What's interesting about Pynchon's book is that while we generally remember the more purposeful, driven radical elements of sixties culture (everything from the yippies to Goldwater), Pynchon reminds us how much of that dissatisfaction with Post-War America was just a vague, general ennui or anomie. Of course, the book leaves open the possibility that the secret society doesn't exist at all, in which case it's all an illusion projected out of Oedipa's head, a fantasy generated by Oedipa's own wish for escape.

Considering how shallow and conformist America still is, it's easy to see the continuing relevance of this book even though so many things treated in the book have changed since then, such as the ascendancy of the radical right into the mainstream and the utter disappearance of the New Left.

Yet I have to admit that the book's critique of bureaucracy rings a little hollow these days, considering how many Americans there are now who wouldn't mind the staid yet secure postwar world so hated by these characters and probably Pynchon too. As a temp worker who can't afford anything better than catastrophic health insurance, I know I wouldn't mind a bit more security, even at the cost of having to be a "company man" in a gray suit.

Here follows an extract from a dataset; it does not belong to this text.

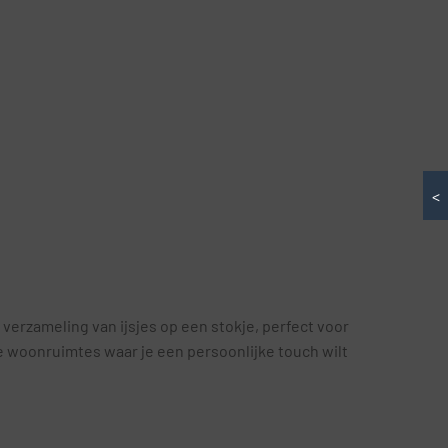
<
 verzameling van ijsjes op een stokje, perfect voor
e woonruimtes waar je een persoonlijke touch wilt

Regarding the notorious pranksterism of the plotting, the cartoonishness of the characterization, and the manic, elaborate parodies of all sorts of contemporary modes of rhetoric, I do have to admit that Pynchon overdoes it sometimes. There are moments of hard-earned pathos if not sincerity, but as in the films of Godard, it's hard not to wish that they came little more often and with a few less caveats. Still, fans of Nathanial West and Flannery O'Conner (or for that matter, Mystery Science Theater 3000, Harvey Birdman, and Radiohead) should feel right at home here in this cynical, scathing, absurdist brew.

Rating: 1 stars
Summary: A major WASTE of time
Review: When I started reading this book, I was expecting a Victorian crime drama. I couldn't have been more disappointed! I guess I should have bought something by Paglia (pron. Pole-ya) instead.

Rating: 2 stars
Summary: Meh......
Review: I, unlike other reviewers, am NOT a Pynchon fan. I had to read this book for class, and it was terrible. It made no sense at all, and the author's attempts to be clever just backfired.

Rating: 5 stars
Summary: An Enjoyable Read...
Review: For those who want to read Pynchon but don't want to go near V or Gravity's Rainbow this is the one for you... It is very accessable and has a lot of the craziness that is characteristic of Pynchon's other works. His genius is there on every page, and although he substitutes aesthetics from time to time (there will be moments when you will wonder 'where exactly did the setting go?' or 'this character really doesn't need to be here, isn't that obvious?') in order to wow you with the sheer power of his brain, it is still a great book. There are so many humorous scenes in this book, especially with Dr Hilarius, that it is worth it to read it just for them. But beware there is a lot going on beneath the surface here, and even if you're a highly intelligent person, you will still be scratching your head from time to time. I located an online study guide and followed after each chapters and it enhanced my enjoyment of this slim but heavy book.

Rating: 5 stars
Summary: Very Stabby
Review: I read this book and then I wanted to stab the bus driver but I didn't because I wanted to read some Cormac McCarthy and I figured that the prison library wouldn't have any of his work.